Adherence behavior (hypothesis 1)
No significant differences between conditions were found in the online behavioral task regarding the time participants waited at each choice situation and the number of shoppers that participants waited for as a proxy for their adherence to the 1.5 meters physical distancing rule. Similarly, there were no significant differences between conditions in intention to adhere–as measured by the vignettes and the single item measure (Table 4). For robustness checks, see S2 Table in S1 File. The effect of treatment remained non-significant with inclusion of covariates.
Perceptions of descriptive norms and injunctive norms (hypothesis 2 and 3)
No significant differences between conditions were found in perceptions of descriptive norms and perceptions of injunctive norms (for both items), though the scores were in the hypothesized direction (Table 4). The results imply that the conditions for mediation were not met (see S3 Table in S1 File), hence mediation analyses were not performed.
To better understand the mechanisms behind our non-significant results, we explored the role of outcome expectancies and risk perception as potential moderators. Neither outcome expectancies nor risk perception appeared to moderate the relationship between the treatment and any of the outcome or mediating variables.
This paper examined whether visual exposure to images depicting other people adhering (versus non-adhering) to physical distancing rules affected adherence behavior. We hypothesized that this relationship could be explained through people’s perceptions of what others do (descriptive norms) and perceptions of what people think others approve of (injunctive norms). A triangulation of measures (an incentivized game, vignettes, and a single item intention measure) was used to capture Dutch people’s adherence to the communicated 1.5 meters physical distancing rules that were in force at the time of data collection . Contrary to our expectations (hypothesis 1), the results demonstrate that visual exposure to images depicting other people following (versus breaking) physical distancing rules did not directly impact participants’ adherence behavior. Further, the exposure manipulation did not affect participants’ perceptions of descriptive norms about the typical adherence behavior of others towards physical distancing, nor did it affect perceptions of injunctive norms about the appropriateness of adherence to such rules according to others (hypotheses 2a and 2b, respectively). Consequently, no significant mediating role for perceptions of descriptive and injunctive norms was found in the relationship between the exposure manipulation and adherence behavior (hypothesis 3).
These findings do not align with previous studies showing that visual exposure to a stimulus (e.g., food portion size images or body size images) can affect people’s norm perceptions [30,31]. For example, work by Robinson and colleagues  demonstrated that visual exposure to images showing either large or small food portions may affect people’s perceptions of what constitutes a normal portion of that food. Similarly, then, we expected that exposure to our manipulation would have affected people’s norm perceptions about physical distancing. Given the current results, it may be suggested that exposure to such photographs is not as influential in affecting participants’ judgements about the normality and appropriateness of physical distancing behavior as we predicted. In what follows, we discuss several possible explanations for our non-significant results in more detail.
Reasoning from cultivation theory, a possible explanation may be that a single image exposure occasion at one point in time is insufficient to shape or influence social norm perceptions and behaviors (related to hypothesis 1 and 2). We designed and pilot tested the exposure manipulation to ensure that participants were exposed to relevant images for a relatively substantial duration (Table 1). Nevertheless, the present results may indicate that longer or more frequent exposure is required to change people’s perceptions of social norms in this domain. Such reasoning is in line with work on television exposure that suggests that frequent (or greater) exposure to similar images on television may in the longer term lead to people constructing (more) congruent perceptions and behaviors [11,12,32]. Given this hypothesis, for future work we recommend performing a comparable experiment in which participants are exposed repeatedly to a set of images showing people (non)adhering to a specific behavior in a particular context for a longer period.

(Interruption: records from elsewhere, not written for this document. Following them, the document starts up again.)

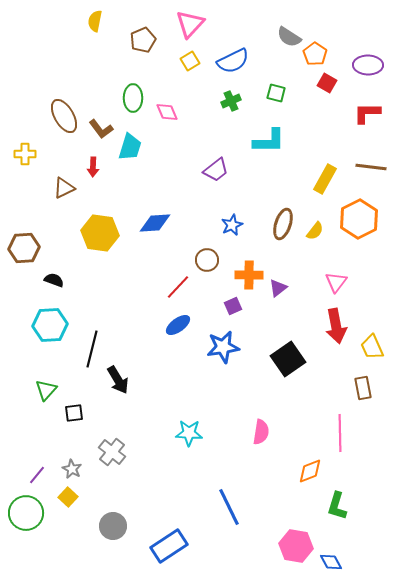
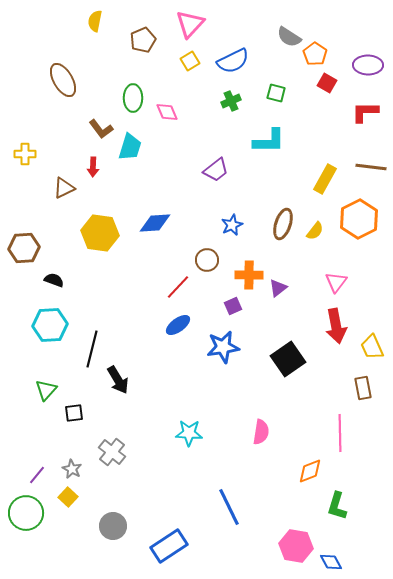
red L-shape at (367, 113): moved 2 px left, 1 px up
brown ellipse at (64, 116): moved 1 px left, 36 px up
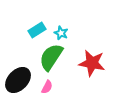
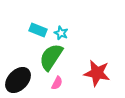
cyan rectangle: moved 1 px right; rotated 54 degrees clockwise
red star: moved 5 px right, 10 px down
pink semicircle: moved 10 px right, 4 px up
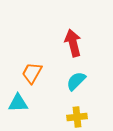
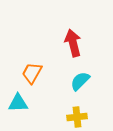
cyan semicircle: moved 4 px right
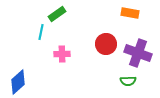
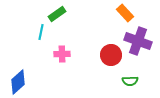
orange rectangle: moved 5 px left; rotated 36 degrees clockwise
red circle: moved 5 px right, 11 px down
purple cross: moved 12 px up
green semicircle: moved 2 px right
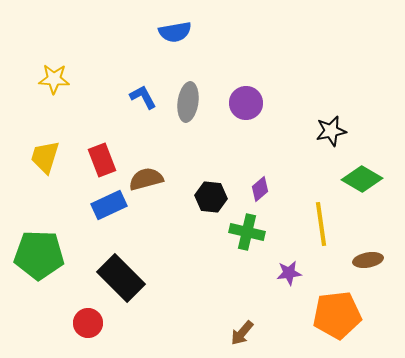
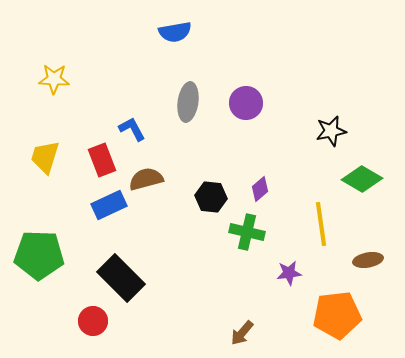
blue L-shape: moved 11 px left, 32 px down
red circle: moved 5 px right, 2 px up
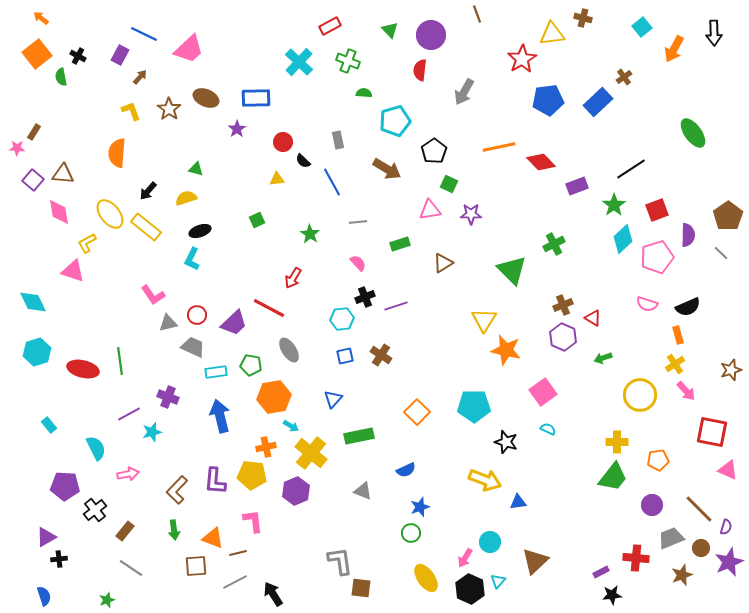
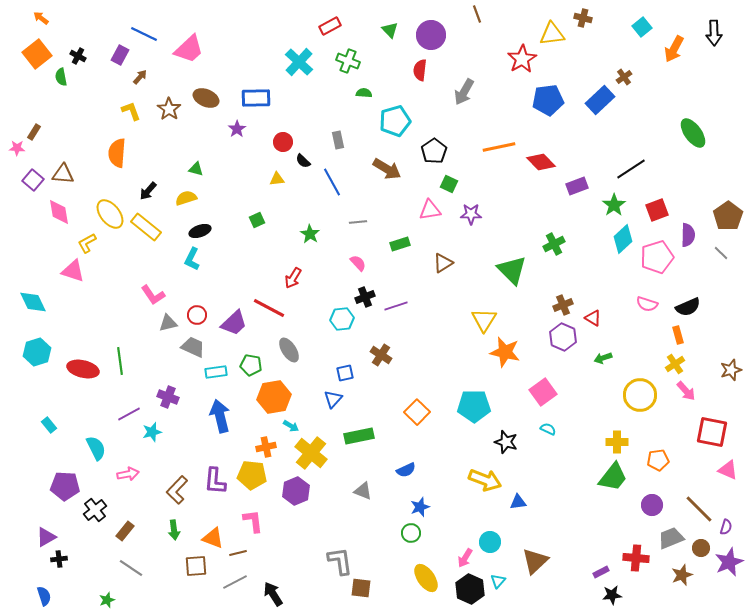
blue rectangle at (598, 102): moved 2 px right, 2 px up
orange star at (506, 350): moved 1 px left, 2 px down
blue square at (345, 356): moved 17 px down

Reasoning from social norm theory , it is known that people typically conform to injunctive norms to build and maintain social relationships with relevant others, thereby increasing (limiting) the chance of social approval (sanctioning) . Inferring injunctive norms thus requires participants to make an inference from the situations as depicted in the images to the situations in the ensuing experimental tasks. Given the non-significant results of the injunctive norm measure, it is a distinct possibility that participants did not engage in this kind of deliberation about potential social approval or disapproval after having been exposed to the images.
Another possible explanation from social norm theory pertains to the reference group as described in the descriptive and injunctive social norm measures of this study. The reference group was specified as ‘other participants of this research’, but it is questionable whether people would have sufficiently identified with the people in this reference group, and may therefore not have cared enough about these individuals’ behaviors or their judgments (i.e. what they do or (dis)approve of; related to hypothesis 2a and 2b) to let it influence their own behavior . Instead, the social environment in which participants performed the experiment (e.g., alone or in the presence of others) may have influenced their perceptions and behaviors. A question for further research would then be how the social environment interacts with the exposure manipulation (i.e. the photo task).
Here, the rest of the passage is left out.